We first define some global variables that will be employed in this task. In particular, we will use the `en_core_web_sm` model from spaCy, and the part-of-speech lemmatization procedure from Project 4. Note: the autograder will use this cell so do not change its content and do not add the tag `excluded_from_script`.

In [11]:
en_nlp = spacy.load("en_core_web_sm")
lemmatizer = WordNetLemmatizer()
pos_mapping = {
    'ADJ' : wordnet.ADJ, 'NOUN' : wordnet.NOUN,
    'VERB' : wordnet.VERB, 'ADP' : wordnet.ADV
}

def lemmatize_token(token):
    """
    Lemmatize a spaCy token based on its part-of-speech tag. If a tag is not recognized, treat it as a noun.
    
    args:
        token (spacy.tokens.token.Token) : an output token when inputting a raw string to a spaCy model
    
    return:
        str : the lemmatized string
    """
    return lemmatizer.lemmatize(token.text, pos = pos_mapping.get(token.pos_, wordnet.NOUN))

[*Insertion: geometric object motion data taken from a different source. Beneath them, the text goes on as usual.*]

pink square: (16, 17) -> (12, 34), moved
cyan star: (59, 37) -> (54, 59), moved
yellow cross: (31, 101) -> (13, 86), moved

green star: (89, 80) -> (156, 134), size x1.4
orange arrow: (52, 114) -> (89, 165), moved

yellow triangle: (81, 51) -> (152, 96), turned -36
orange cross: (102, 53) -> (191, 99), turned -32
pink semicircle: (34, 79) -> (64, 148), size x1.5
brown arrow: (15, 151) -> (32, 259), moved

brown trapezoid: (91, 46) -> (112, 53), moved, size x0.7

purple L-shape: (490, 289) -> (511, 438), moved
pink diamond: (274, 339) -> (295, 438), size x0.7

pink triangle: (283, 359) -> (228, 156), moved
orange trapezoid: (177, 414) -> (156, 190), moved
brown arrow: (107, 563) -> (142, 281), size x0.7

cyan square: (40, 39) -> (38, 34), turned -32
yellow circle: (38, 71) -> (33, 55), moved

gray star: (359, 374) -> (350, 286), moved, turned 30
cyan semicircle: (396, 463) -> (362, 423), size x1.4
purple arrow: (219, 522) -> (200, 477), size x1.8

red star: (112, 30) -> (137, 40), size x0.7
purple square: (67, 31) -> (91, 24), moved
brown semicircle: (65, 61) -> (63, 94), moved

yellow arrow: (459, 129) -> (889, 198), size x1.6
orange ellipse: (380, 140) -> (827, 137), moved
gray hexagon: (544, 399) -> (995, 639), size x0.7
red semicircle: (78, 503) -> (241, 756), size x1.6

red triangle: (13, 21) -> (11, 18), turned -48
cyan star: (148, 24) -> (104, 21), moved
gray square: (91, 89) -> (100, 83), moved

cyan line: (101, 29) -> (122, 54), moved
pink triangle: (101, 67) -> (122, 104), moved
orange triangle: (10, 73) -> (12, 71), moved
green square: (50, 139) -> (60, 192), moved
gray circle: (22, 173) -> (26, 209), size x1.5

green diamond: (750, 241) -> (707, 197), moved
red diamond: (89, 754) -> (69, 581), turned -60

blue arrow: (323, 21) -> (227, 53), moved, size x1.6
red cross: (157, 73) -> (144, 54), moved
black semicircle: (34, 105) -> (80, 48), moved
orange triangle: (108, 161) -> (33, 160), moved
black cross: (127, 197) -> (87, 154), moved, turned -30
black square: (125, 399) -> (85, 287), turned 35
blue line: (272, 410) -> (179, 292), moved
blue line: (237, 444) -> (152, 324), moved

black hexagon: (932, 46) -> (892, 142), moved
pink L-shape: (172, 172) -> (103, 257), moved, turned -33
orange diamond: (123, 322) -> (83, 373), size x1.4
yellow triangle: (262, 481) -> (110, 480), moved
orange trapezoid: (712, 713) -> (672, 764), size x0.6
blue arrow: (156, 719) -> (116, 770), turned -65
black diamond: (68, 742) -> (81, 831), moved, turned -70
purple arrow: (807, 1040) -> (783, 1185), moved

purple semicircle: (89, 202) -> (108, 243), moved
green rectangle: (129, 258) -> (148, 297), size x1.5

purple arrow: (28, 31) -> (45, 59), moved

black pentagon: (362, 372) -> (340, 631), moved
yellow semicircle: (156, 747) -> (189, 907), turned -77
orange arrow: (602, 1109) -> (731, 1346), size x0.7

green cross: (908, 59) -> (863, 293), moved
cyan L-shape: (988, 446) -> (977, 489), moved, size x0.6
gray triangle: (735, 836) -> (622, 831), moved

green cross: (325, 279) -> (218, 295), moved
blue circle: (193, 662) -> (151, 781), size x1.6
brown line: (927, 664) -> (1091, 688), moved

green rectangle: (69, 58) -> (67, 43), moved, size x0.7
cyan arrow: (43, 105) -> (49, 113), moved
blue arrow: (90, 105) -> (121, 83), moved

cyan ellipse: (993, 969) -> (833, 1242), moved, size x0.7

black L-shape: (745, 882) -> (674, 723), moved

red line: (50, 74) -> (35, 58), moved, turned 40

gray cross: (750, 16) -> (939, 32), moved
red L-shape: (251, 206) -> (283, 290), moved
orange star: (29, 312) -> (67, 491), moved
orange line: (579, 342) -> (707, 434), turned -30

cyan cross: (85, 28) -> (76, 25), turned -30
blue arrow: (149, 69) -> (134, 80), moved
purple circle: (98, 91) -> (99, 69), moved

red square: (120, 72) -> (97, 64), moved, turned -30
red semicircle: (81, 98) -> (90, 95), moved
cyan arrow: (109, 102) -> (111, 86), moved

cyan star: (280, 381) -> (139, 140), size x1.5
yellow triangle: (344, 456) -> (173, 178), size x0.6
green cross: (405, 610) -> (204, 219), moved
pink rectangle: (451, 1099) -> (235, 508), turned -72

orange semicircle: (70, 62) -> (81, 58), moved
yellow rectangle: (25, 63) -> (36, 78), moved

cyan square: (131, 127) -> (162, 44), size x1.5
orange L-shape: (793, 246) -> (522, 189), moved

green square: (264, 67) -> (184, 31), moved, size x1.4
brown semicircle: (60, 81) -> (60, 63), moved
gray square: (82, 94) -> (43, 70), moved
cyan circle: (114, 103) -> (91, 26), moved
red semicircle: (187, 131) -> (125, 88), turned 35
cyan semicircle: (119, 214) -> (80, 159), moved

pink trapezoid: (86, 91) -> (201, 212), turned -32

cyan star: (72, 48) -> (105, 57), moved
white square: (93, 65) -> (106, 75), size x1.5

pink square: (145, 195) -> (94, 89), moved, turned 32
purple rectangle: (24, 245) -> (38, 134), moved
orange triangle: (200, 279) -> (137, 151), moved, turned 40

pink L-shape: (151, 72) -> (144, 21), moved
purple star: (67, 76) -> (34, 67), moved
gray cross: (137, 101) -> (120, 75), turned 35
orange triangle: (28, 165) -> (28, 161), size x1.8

As a first step, we recommend consulting the [AST primer](https://nbviewer.jupyter.org/url/clouddatascience.blob.core.windows.net/primers/ast-primer/ast_primer.ipynb) and the [spaCy documentation](https://spacy.io/usage/linguistic-features) to replicate the above example in code. Once you have successfully done so, proceed to the next question.

**Notes**:
* To identify a question's root word, you can input it to the `en_nlp` model, extract the first sentence from the `.sents` generator, and use the `.root` attribute. This returns a `Token` that you can then input to `lemmatize_token` to get the lemmatized form.
* Remember to also lemmatize the heads of the root words for the noun chunks (in the above example, `sent1_nc_root_heads` and `sent2_nc_root_heads` contain lemmatized strings).

In [12]:
question = "How many parameters does BERT-large have?"
context_sentences = [
    "BERT-large is really big... it has 24-layers and an embedding size of 1,024, for a total of 340M parameters!",
    "Altogether it is 1.34GB, so expect it to take a couple minutes to download to your Colab instance."
]

# your code here

### Question 4: Root word matching
Implement the function `get_rootword_prediction` that performs the above steps on the dataset `df_squad`. For every row, it stores:
* the predicted answer sentence index in a new column `"rootword_prediction"`
* the lemmatized root word of the question in a new column `"question_root"`
* the set of lemmatized heads of the root words for the noun chunks in the predicted context sentence (for the above example, this would be the set `sent1_nc_root_heads`) in a new column `"nc_root_heads"`.

**Notes**:
* Recall that the context paragraphs have already been split into sentences in the column `context_sentences`.
* Remember to lower case all the questions and context sentences when doing root word matching (but do not change the original `question`, `context_paragraph` or `context_sentences` columns in `df_squad`).
* If a question contains multiple sentences, make sure you extract the question root word from the **first sentence**, not the last.

In [28]:
def find_root_head(question):
    doc = en_nlp(question)
    for token in doc:
        if token.dep == 8206900633647566924:# and token.head.pos == spacy.symbols.VERB:
            return lemmatize_token(token)#token.lemma_
    
    # If no root, return first word
    return lemmatize_token(doc[0])#doc[0].lemma_
def get_rootword_prediction(df_squad, en_nlp):
    """
    Identify the answer sentence as the first sentence whose list of heads of the root words for its noun chunks
    contains the question's root word.
    
    args:
        df_squad (pd.DataFrame) : a copy of the SQuAD dataset
        en_nlp (spacy.lang.en.English) : a pre-trained SpaCy language model
    
    returns:
        pd.DataFrame : the input dataframe with three additional columns,
            "rootword_prediction", "question_root" and "nc_root_heads"
    """
    question_roots = []
    nc_root_heads_list = []
    df_squad['rootword_prediction'] = None
    df_squad['question_root'] = None
    df_squad['nc_root_heads'] = None
    for index, row in tqdm(df_squad.iterrows()):
        question = row['question']
        context = row['context_sentences']
        
        # 1. Find question's root head
        question_root = find_root_head(question.lower())
        
        context_roots = []
        for sentence in context:
            sentence_doc = en_nlp(sentence.lower())
            root_heads = set()

            # 2. Find noun chunks and extract their root heads
            for chunk in sentence_doc.noun_chunks:
                root_head = lemmatize_token(chunk.root.head)
                root_heads.add(root_head)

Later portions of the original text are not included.